TOURNAI

Le Tournai d’avant: curiosité pour le musée des biêtes en 1828

Serre à papillons, enclos pour différentes espèces, le musée d’Histoire Naturelle de Tournai vient d’inaugurer une nouvelle extension dans le cadre d’une vulgarisation de plus en plus scientifique.

Ce musée, les autochtones, entre eux, ne le nomment alors que le «musée des biêtes», fondé dans la mouvance de ce «siècle des lumières», le XVIIIe. Enfin, la place que prend, la science dans la société s’ouvre grâce à des hommes qui ont cherché, exploré, découvert de nouveaux modes de vie une meilleure compréhension de notre environnement. Il en est ainsi à Tournai.

Pionniers

En ce début XIXe Tournai, hollandaise, se projette dans un avenir plus moderne, aère ses places, détruit de vieilles bâtisses. Il y a là des scientifiques de diverses disciplines qui influencent la création du musée dans une commission comprenant notamment Wicart, naturaliste, Delattre et Cambier, docteurs en médecine, l’échevin De Hulst qui préside et Barthélemy Dumortier., cet éminent botaniste, auteur de nombreuses publications, créateur, vulgarisateur de cette science, l’Histoire Naturelle que Buffon fit découvrir.

Le Conseil de Régence – aujourd’hui collège échevinal – prend la décision, le 31 janvier 1829, de compléter la liste des établissements d’instruction supérieure par un musée d’Histoire Naturelle.

Le règlement est mis au point ainsi que ses missions: «Provoquer et recueillir des dons et dépôts d’objets d’histoire naturelle, de gérer les fonds, de conserver et augmenter les collections». Raisonnable.

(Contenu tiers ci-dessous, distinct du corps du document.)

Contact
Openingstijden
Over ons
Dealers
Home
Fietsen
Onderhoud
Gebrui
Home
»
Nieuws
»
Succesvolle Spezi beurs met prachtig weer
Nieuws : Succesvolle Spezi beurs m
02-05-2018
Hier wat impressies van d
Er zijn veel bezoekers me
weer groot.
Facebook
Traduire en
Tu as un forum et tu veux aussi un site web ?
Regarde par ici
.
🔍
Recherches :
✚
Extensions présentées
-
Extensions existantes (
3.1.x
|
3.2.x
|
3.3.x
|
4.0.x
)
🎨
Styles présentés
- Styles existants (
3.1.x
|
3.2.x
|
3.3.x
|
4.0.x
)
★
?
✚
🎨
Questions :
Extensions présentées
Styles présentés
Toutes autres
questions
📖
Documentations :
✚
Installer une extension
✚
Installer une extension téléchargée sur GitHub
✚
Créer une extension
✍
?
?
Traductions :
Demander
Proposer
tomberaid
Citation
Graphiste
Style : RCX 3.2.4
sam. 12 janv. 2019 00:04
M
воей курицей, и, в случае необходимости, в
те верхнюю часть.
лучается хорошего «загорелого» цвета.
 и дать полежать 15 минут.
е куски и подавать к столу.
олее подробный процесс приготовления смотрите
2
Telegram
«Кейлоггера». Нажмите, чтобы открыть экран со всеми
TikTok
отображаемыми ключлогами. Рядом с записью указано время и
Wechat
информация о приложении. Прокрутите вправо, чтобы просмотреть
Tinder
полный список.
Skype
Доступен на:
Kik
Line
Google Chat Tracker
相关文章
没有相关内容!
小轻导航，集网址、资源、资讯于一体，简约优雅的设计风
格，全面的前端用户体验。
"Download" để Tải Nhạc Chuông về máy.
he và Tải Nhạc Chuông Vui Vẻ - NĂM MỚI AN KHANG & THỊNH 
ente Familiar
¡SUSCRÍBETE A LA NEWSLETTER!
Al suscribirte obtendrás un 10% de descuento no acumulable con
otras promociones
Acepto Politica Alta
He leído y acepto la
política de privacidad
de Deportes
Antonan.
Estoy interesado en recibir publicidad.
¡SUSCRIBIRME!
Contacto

Le 16 juin 1830 suit la Société d’Encouragement, ses membres, pour six francs/an bénéficient de quelques avantages. Car en sus des dons, il faut aussi acheter,, entretenir.. Cet appel n’est pas vain; en 1839, plus de 130 mécènes dont Guillaume I, SM Léopold 1, Mgr Labis, B. Dumortier envoient oiseaux, coquilles, singes et autres. Problème: où les installer?

Dans les salons de l’hôtel de ville où les collections sont présentées au public le 13 septembre 1829. Leur exiguïté est manifeste; les idées s’énoncent mais des oppositions se font Enfin, l’aménagement par Bruno Renard des dépendances de l’abbaye Saint-Martin offre l’abri espéré, inauguré le 15 novembre 1839, Le musée y est toujours.

Vingt ans de prospérité, des envois de sujets de toutes les parties du monde. En 1960, on y observe 723 mammifères, 2887 oiseaux, 300 serpents, 253 poissons. empaillés.

La muséographie d’alors est simpliste. Les animaux sont empilés dans les vitrines, sans autre indication qu’une petite étiquette en latin. Alors, cette curiosité qui avait fait courir les foules s’éteint. Le musée n’est plus qu’un lieu récréatif pour les gosses. Il n’y a pas d’argent.

Deux guerres vont passer avant une heureuse résurrection nécessitant deux ans de fermeture. Le renouveau se manifeste avec treize diaporamas didactiques (1964) avant une complète refonte d’un ensemble présentant aujourd’hui la vie sur terre, depuis ses origines. Mais c’est là une autre histoire.